Every year, my daughters and I end up in some lengthy discussion about the Fourth of July. This year, as if jointly agreeing to avoid words, we ate ice cream and lit sparklers after dark. The fireflies blinked, in their own particular journeys.

Here’s a poem in its entirety from Tony Hoagland’s Twenty Poems That Could Save America:

Even if the geraniums are artificial

Just the same,

In the rear of the Italian café

Under the nimbus of electric light

They are red; no less red

For how they were made. Above

The mirror and the napkins

In the little white pots . . .

. . . In the semi-clean café

Where they have good

Lasagna . . . The red is a wonderful joy

Really, and so are the people

Who like and ignore it. In this place

They also have good bread.”

“The Geraniums” by Genevieve Taggard

Hardwick, Vermont

Vermont Respite

While the daughters tie their kayaks on roof racks, I sit in the grass, keeping company with hungry bumblebees in the rhododendrons.

This hardy plant is doing its thing now, a visual symphony of color.

Spring crickets, garden soil under my toenails, pond water in my hair. And still, early June.
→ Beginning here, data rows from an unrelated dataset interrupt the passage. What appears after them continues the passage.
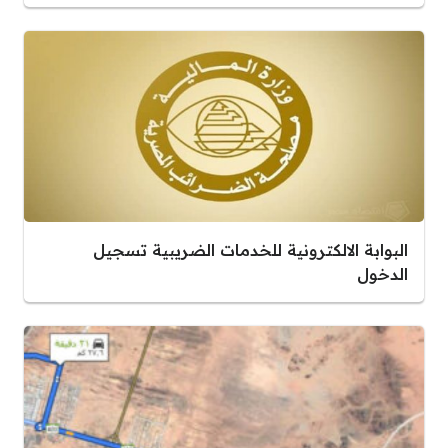
البوابة الالكترونية للخدمات الضريبية تسجيل
الدخول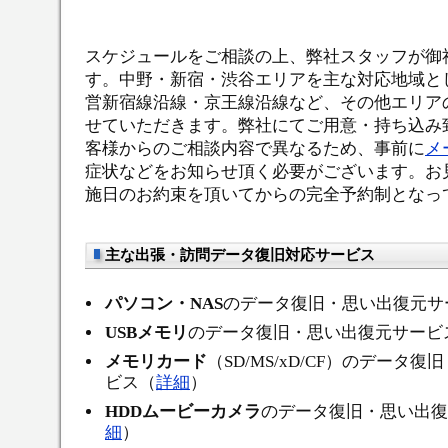
スケジュールをご相談の上、弊社スタッフが御
す。中野・新宿・渋谷エリアを主な対応地域と
営新宿線沿線・京王線沿線など、その他エリア
せていただきます。弊社にてご用意・持ち込み
客様からのご相談内容で異なるため、事前に
メ
症状などをお知らせ頂く必要がございます。お
施日のお約束を頂いてからの完全予約制となっ
主な出張・訪問データ復旧対応サービス
パソコン・NAS
のデータ復旧・思い出復元サ
USBメモリ
のデータ復旧・思い出復元サービ
メモリカード
（SD/MS/xD/CF）のデータ
ビス（
詳細
）
HDDムービーカメラ
のデータ復旧・思い出復
細
）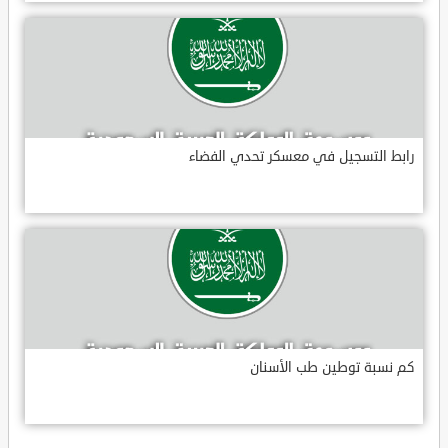
رابط التسجيل في معسكر تحدي الفضاء
كم نسبة توطين طب الأسنان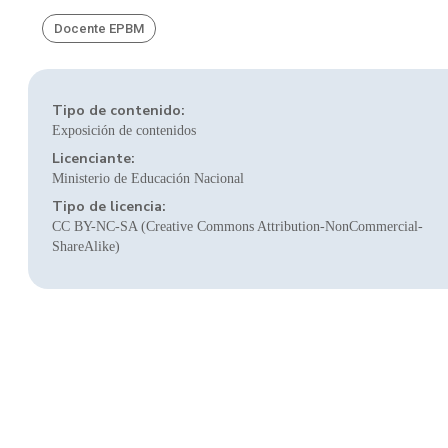
Docente EPBM
Tipo de contenido:
Exposición de contenidos
Licenciante:
Ministerio de Educación Nacional
Tipo de licencia:
CC BY-NC-SA (Creative Commons Attribution-NonCommercial-
ShareAlike)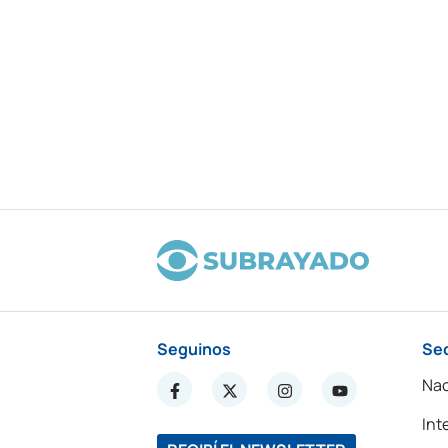
Seguinos
Se
Nac
Int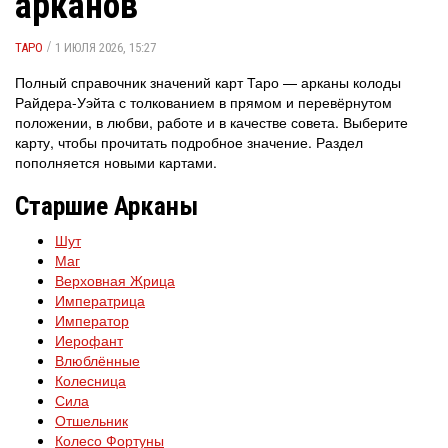
арканов
/
ТАРО
1 ИЮЛЯ 2026, 15:27
Полный справочник значений карт Таро — арканы колоды
Райдера-Уэйта с толкованием в прямом и перевёрнутом
положении, в любви, работе и в качестве совета. Выберите
карту, чтобы прочитать подробное значение. Раздел
пополняется новыми картами.
Старшие Арканы
Шут
Маг
Верховная Жрица
Императрица
Император
Иерофант
Влюблённые
Колесница
Сила
Отшельник
Колесо Фортуны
Everything in nature invites us constantly to be what we are. We are often like rivers: careless and forceful, timid and dangerous, lucid and muddied, eddying, gleaming, still.

Gretel Ehrlich

This.

A few years ago, when I desperate to sell my house and move away from my former husband, a woman in the state tax department shifted a line on a map. The property was enrolled in a tax-relief program for agricultural land, and I couldn’t sell the house without a paying a substantial fine for withdrawing the land.

She made a minor change on a map — something that might have seemed very small — but made all the difference in the world to me and my daughters. I never met her, but I called and thanked her.
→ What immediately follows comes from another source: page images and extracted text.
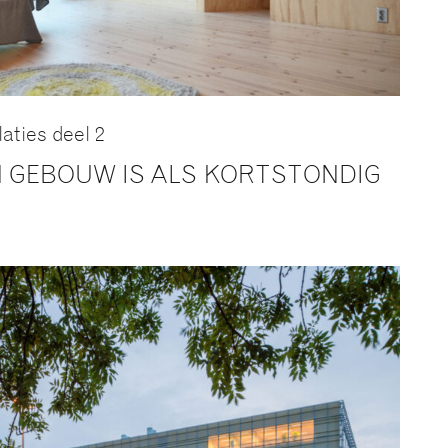
aties deel 2
N GEBOUW IS ALS KORTSTONDIG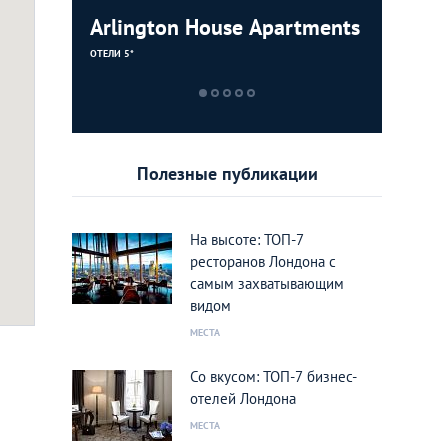
Arlington House Apartments
Hotel Ca
London H
Marriott
Quay
ОТЕЛИ 5*
ОТЕЛИ 5*
ОТЕЛИ 5*
ОТЕЛИ 5*
Полезные публикации
На высоте: ТОП-7
ресторанов Лондона с
самым захватывающим
видом
МЕСТА
Со вкусом: ТОП-7 бизнес-
отелей Лондона
МЕСТА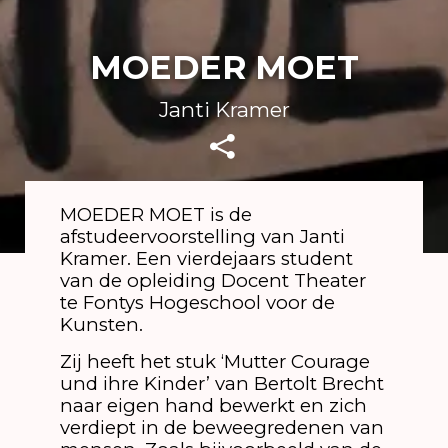
MOEDER MOET
Janti Kramer
MOEDER MOET is de
afstudeervoorstelling van Janti
Kramer. Een vierdejaars student
van de opleiding Docent Theater
te Fontys Hogeschool voor de
Kunsten.
Zij heeft het stuk ‘Mutter Courage
und ihre Kinder’ van Bertolt Brecht
naar eigen hand bewerkt en zich
verdiept in de beweegredenen van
On this terrible anniversary of George Floyd’s murder, if little else, after such a terrible year and more, in myriad ways we’ve seen that our actions affect others. We’re wound together. This can have terrible consequences, but it also holds a mighty power, too. The map can be changed.
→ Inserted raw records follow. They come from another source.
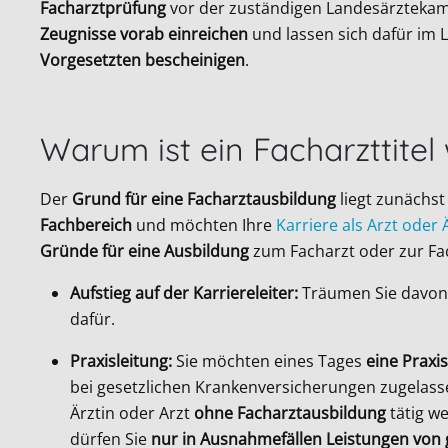
Facharztprüfung
vor der zuständigen Landesärztekam
Zeugnisse vorab einreichen
und lassen sich dafür im 
Vorgesetzten bescheinigen
.
Warum ist ein Facharzttitel 
Der
Grund für eine Facharztausbildung
liegt zunächst
Fachbereich
und möchten Ihre
Karriere als Arzt oder 
Gründe für eine Ausbildung
zum Facharzt oder zur Fac
Aufstieg auf der Karriereleiter:
Träumen Sie davo
dafür.
Praxisleitung:
Sie möchten eines Tages
eine Prax
bei gesetzlichen Krankenversicherungen zugelassen 
Ärztin oder Arzt
ohne Facharztausbildung
tätig w
dürfen Sie
nur in Ausnahmefällen Leistungen von 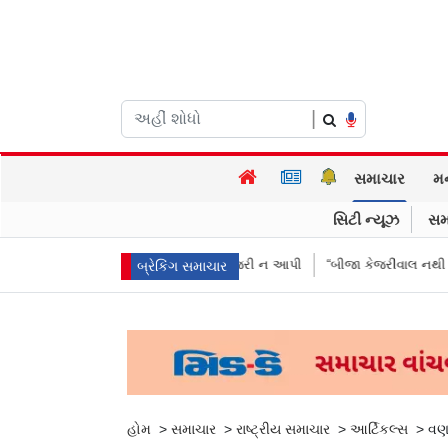
|
સમાચાર
મ
સિટી ન્યૂઝ
સમ
ઓએ પૈસા મોકલાવ્યા પણ હાજરી ન આપી
“બીજા કેજરીવાલ નથી જોઈતા”: CJPના અ
બ્રેકિંગ સમાચાર
હોમ
>
સમાચાર
>
રાષ્ટ્રીય સમાચાર
>
આર્ટિકલ્સ
>
વણઝ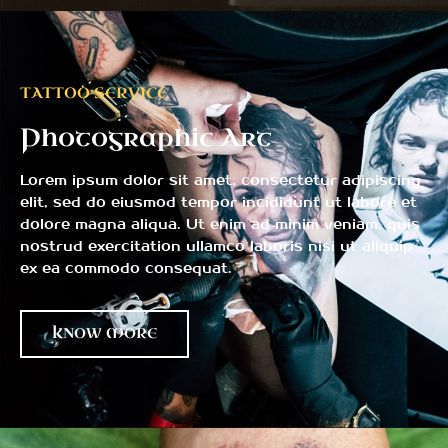
TATTOO SERVICE
Photographic Art
Lorem ipsum dolor sit amet, consectetur adipiscing
elit, sed do eiusmod tempor incididunt ut labore et
dolore magna aliqua. Ut enim ad minim veniam, quis
nostrud exercitation ullamco laboris nisi ut aliquip
ex ea commodo consequat.
KNOW MORE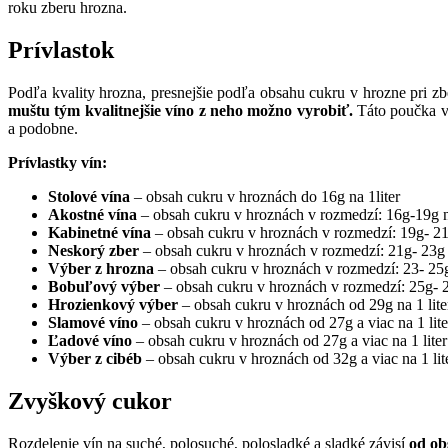
roku zberu hrozna.
Prívlastok
Podľa kvality hrozna, presnejšie podľa obsahu cukru v hrozne pri zb
muštu tým kvalitnejšie víno z neho možno vyrobiť.
Táto poučka vš
a podobne.
Prívlastky vín:
Stolové vína
– obsah cukru v hroznách do 16g na 1liter
Akostné vína
– obsah cukru v hroznách v rozmedzí: 16g-19g na
Kabinetné vína
– obsah cukru v hroznách v rozmedzí: 19g- 21g
Neskorý zber
– obsah cukru v hroznách v rozmedzí: 21g- 23g n
Výber z hrozna
– obsah cukru v hroznách v rozmedzí: 23- 25g 
Bobuľový výber
– obsah cukru v hroznách v rozmedzí: 25g- 29
Hrozienkový výber
– obsah cukru v hroznách od 29g na 1 lite
Slamové víno
– obsah cukru v hroznách od 27g a viac na 1 lite
Ľadové víno
– obsah cukru v hroznách od 27g a viac na 1 liter
Výber z cibéb
– obsah cukru v hroznách od 32g a viac na 1 lit
Zvyškový cukor
Rozdelenie vín na suché, polosuché, polosladké a sladké závisí
od ob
There is no better than adversity. Every defeat, every heartbreak, every loss, contains its own seed, its own lesson on how to improve your performance next time.

— Malcolm X

Small Growth

Seed by seedling, I plant the garden, using my shovel and trowel, my two well-loved tools. The songbirds and the flickering pollinators keep me company in the garden.

In breaks, I read Jessica Goudeau’s After the Last Border: Two Families and the Story of Refuge in America. This well-written book tells the story of two women, and their families, in places faraway from Vermont.

Meanwhile, in Vermont’s sweet spring, the state rushes along to vaccinate its population, taking vaccination buses on the road, meeting people at beaches and schools, offering free ice cream cones.

In the hardware store, I buy sunflower seeds. Standing outside, I chat with an acquaintance who removes her mask and tells me, You know, if you’re vaxxed, you really don’t need these anymore.

She looks at her mask and then puts it back on again. I feel naked, she says.

It’s 80 degrees. I take mine off and head home to plant those flowers.

But the greatest danger Obama identified was a ‘test of our common humanity — whether we give in to suspicion and fear and build walls, or whether we see ourselves in one another.’

— Jessica Goudeau

A Few Words

My daughter drives through a thunderstorm while, in the passenger seat, I try to conjure all the terrible things she might drive through — sleet and squalls — as if my imagination can create a charm against bad luck for her.

It’s idiotic, I know, but I keep talking until she tells me I’m wasting my words. You keep using up words, she tells me, and you only have so many words to use.

I start laughing. Since when, I ask, is there a limit on words? Hello? As a writer, I believe words are limitless.

No, she says. You only have so many.

And then what? I ask.

Then, you die.

As she drives northward, the rain lessens, and eventually the pavement is dry. We wind through the loveliest landscape of apple trees bent under white blossoms, as if we’ve entered into a watercolorist’s landscape.

I had no idea, I say.

Well, she says, her eyes merry. Now you do.